2.2 D2D Discovery and LTE

In the study of Doppler and his colleagues, D2D communication, which forms the basis of the 3GPP LTE-Advanced (LTE-A) cellular network, was considered as a facilitator of regional services with restricted interference effect on the primary cellular network [34]. The novel mechanisms for the management of D2D communication procedures and their session setup in the LTE network were proposed. In another paper presented by Doppler and his friends, a novel beaconing scheme was proposed for a service and device discovery radio. This scheme is based on the Orthogonal Frequency-Division Multiple Access (OFDMA) principle and the LTE beacon structure. The devices like smartphones can create a background network using the recommended marking scheme without significantly decrease standby operating time in accordance with energy consumption analysis [35].

In the study of Tang and her colleagues, the problem of neighbour discovery was addressed to enable D2D communication in standard LTE cellular networks. The performances of the proposed methods for neighbour discovery were evaluated in terms of various system parameters in LTE deployment [36]. Simsek and her friends propose a system-level simulator based on 3GPP and compare the performances of three discovery resources selection algorithms (the greedy, the random, and coordinated algorithms) [37]. The results show that the random approach is worse than the other algorithms.

In the study of Vasudevan and his colleagues, the algorithm was proposed and analyzed for the discovery of neighbouring nodes in wireless networks. In the same study, an ALOHA-like neighbour discovery algorithm was presented with a single-hop wireless node network [38]. Sun and his friends present a friend neighbour discovery protocol scheme. This scheme, proposed by adding front handshaking subsets in front of conventional slots [39].

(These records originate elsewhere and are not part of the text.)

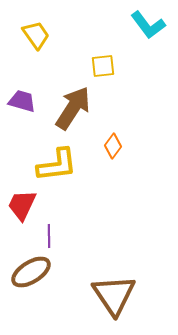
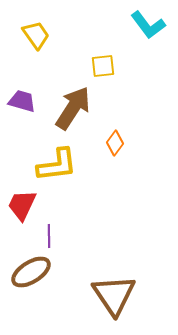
orange diamond: moved 2 px right, 3 px up
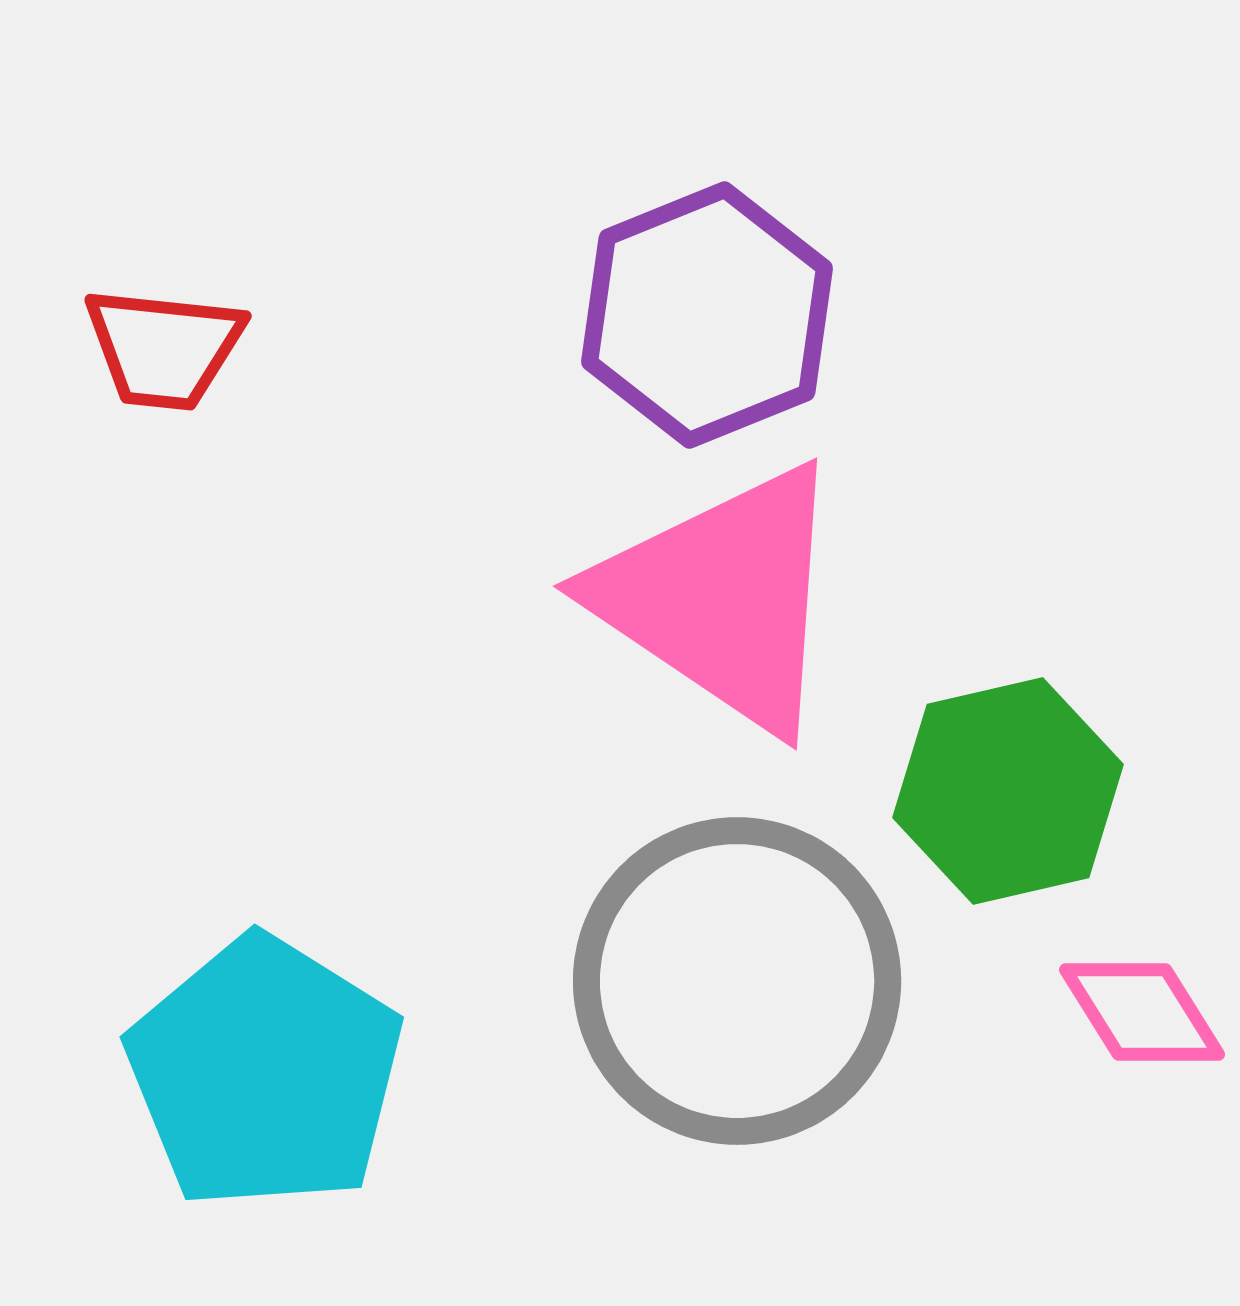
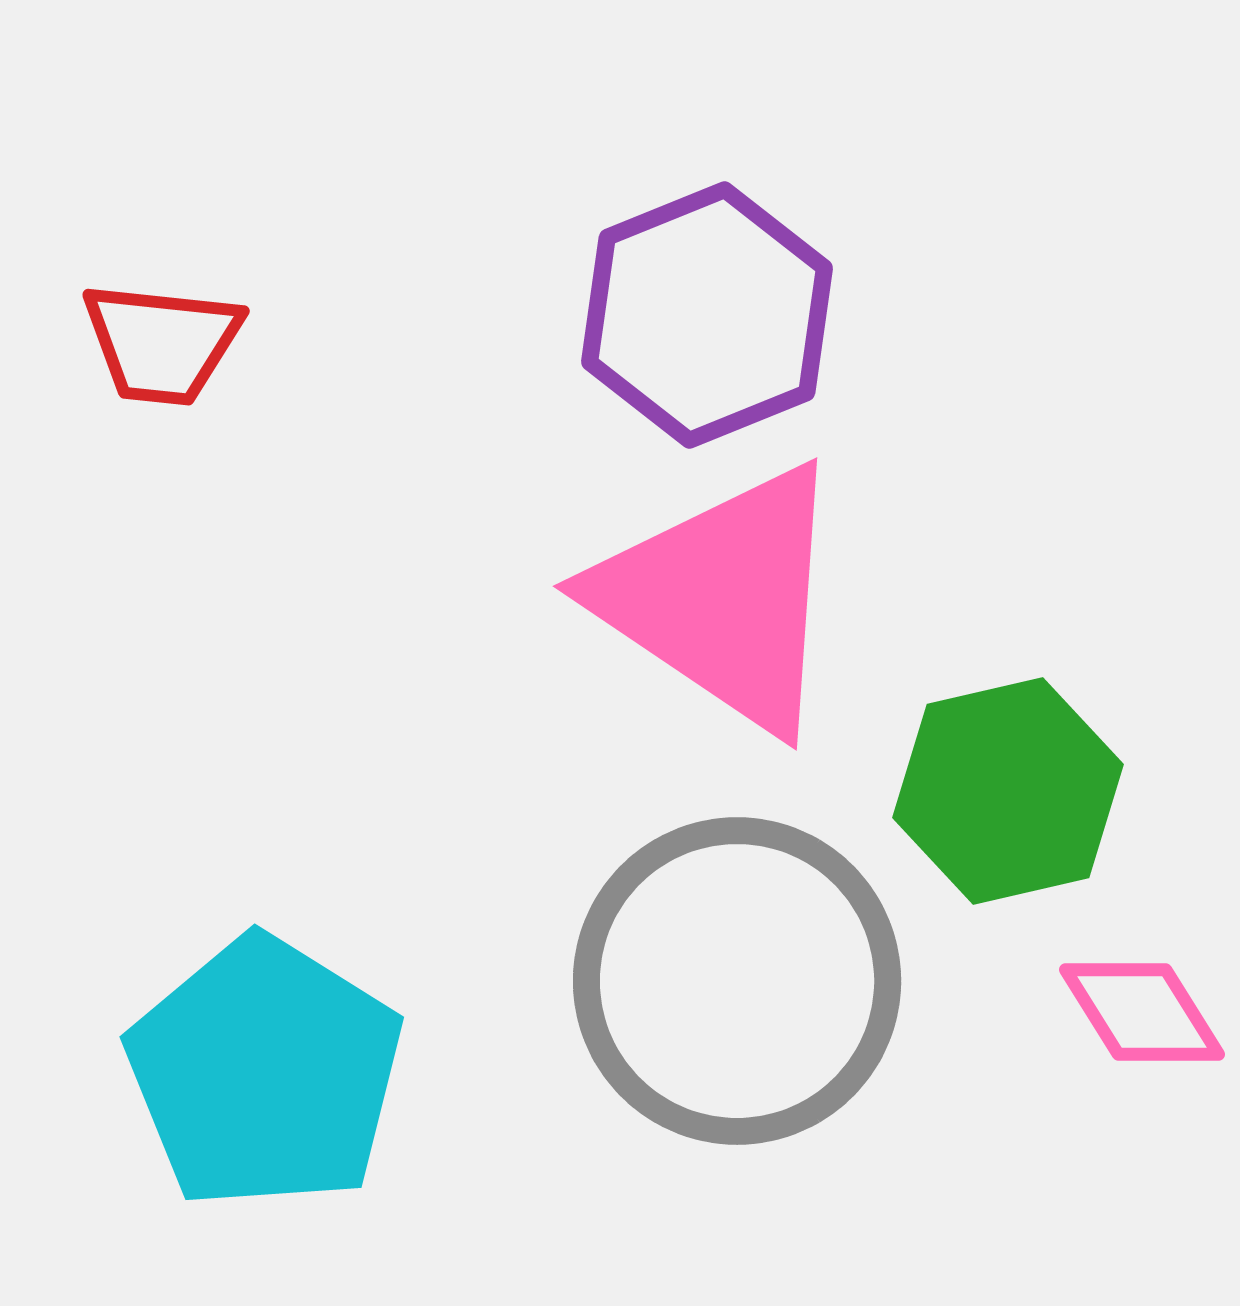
red trapezoid: moved 2 px left, 5 px up
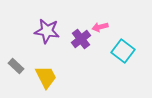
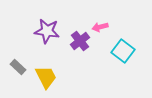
purple cross: moved 1 px left, 2 px down
gray rectangle: moved 2 px right, 1 px down
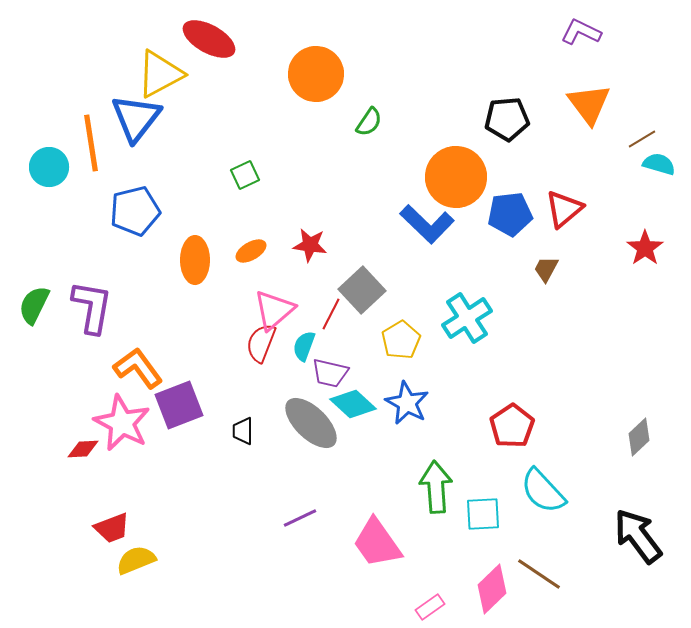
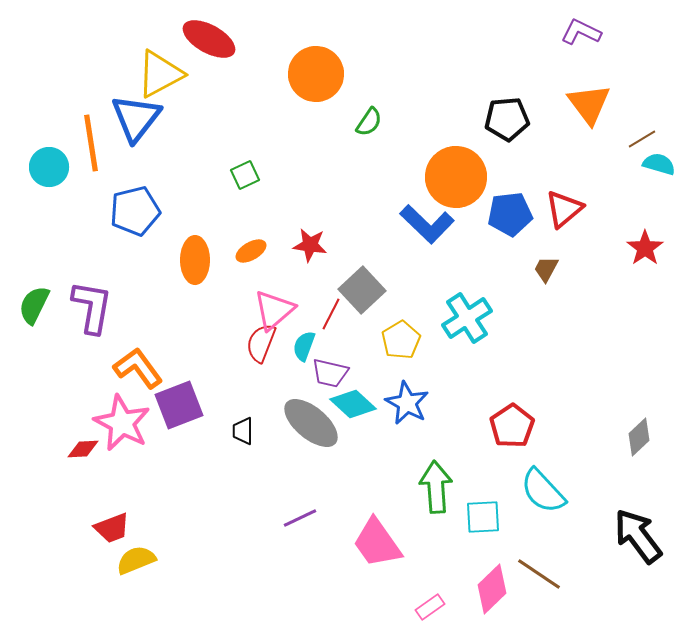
gray ellipse at (311, 423): rotated 4 degrees counterclockwise
cyan square at (483, 514): moved 3 px down
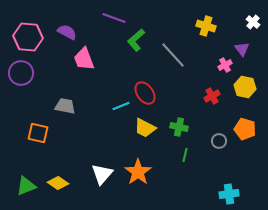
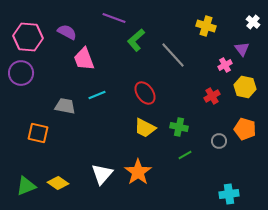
cyan line: moved 24 px left, 11 px up
green line: rotated 48 degrees clockwise
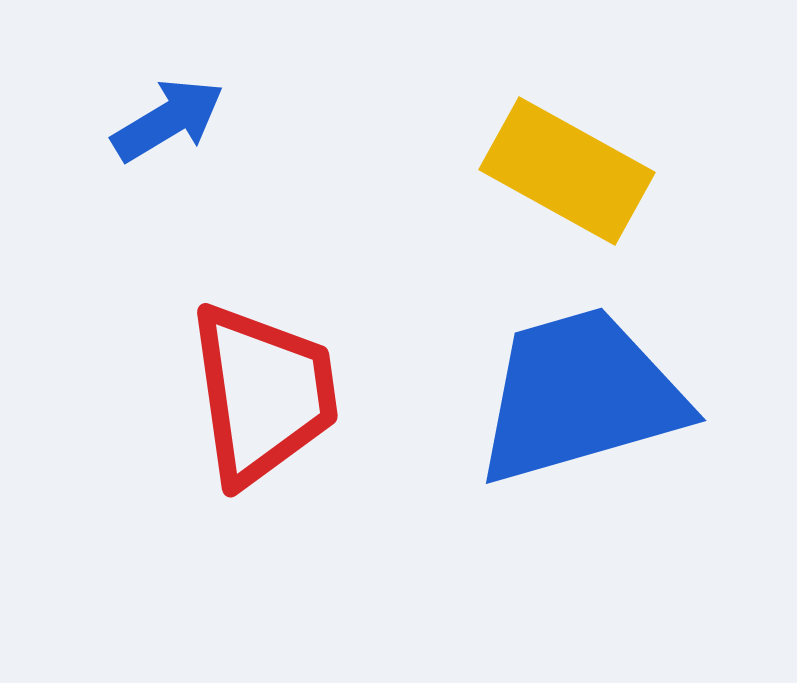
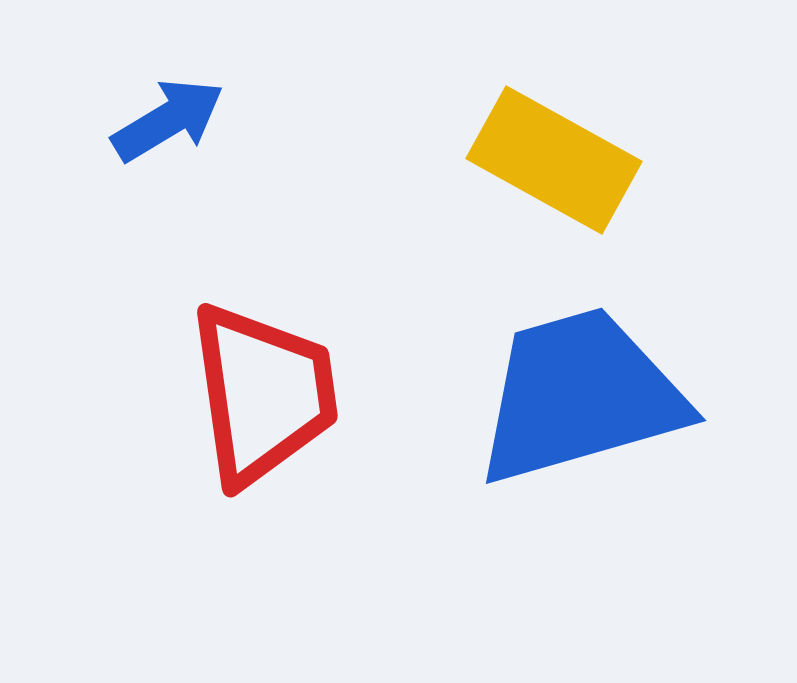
yellow rectangle: moved 13 px left, 11 px up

Yang and his colleagues presented a distributed mapping protocol for LTE-A networks. In this study, a resource allocation algorithm was recommended to minimize resource consumption in the discovery which is similar to the adaptive FlashLinqQ structure based on the number of D2D UEs requesting. In the same study, peer to peer (P2P) UE discovery times were compared [40]. In the study of Zou and her colleagues, a discovery signal was proposed as the activator of P2P communication inside the physical layer level in the OFDMA cellular system. The proposed signal has high power efficiency, high noise tolerance, and minimum overhead [41]. In another paper presented by Zou and her friends, a signature-based discovery scheme was presented as a notional instance for cellular networks [42].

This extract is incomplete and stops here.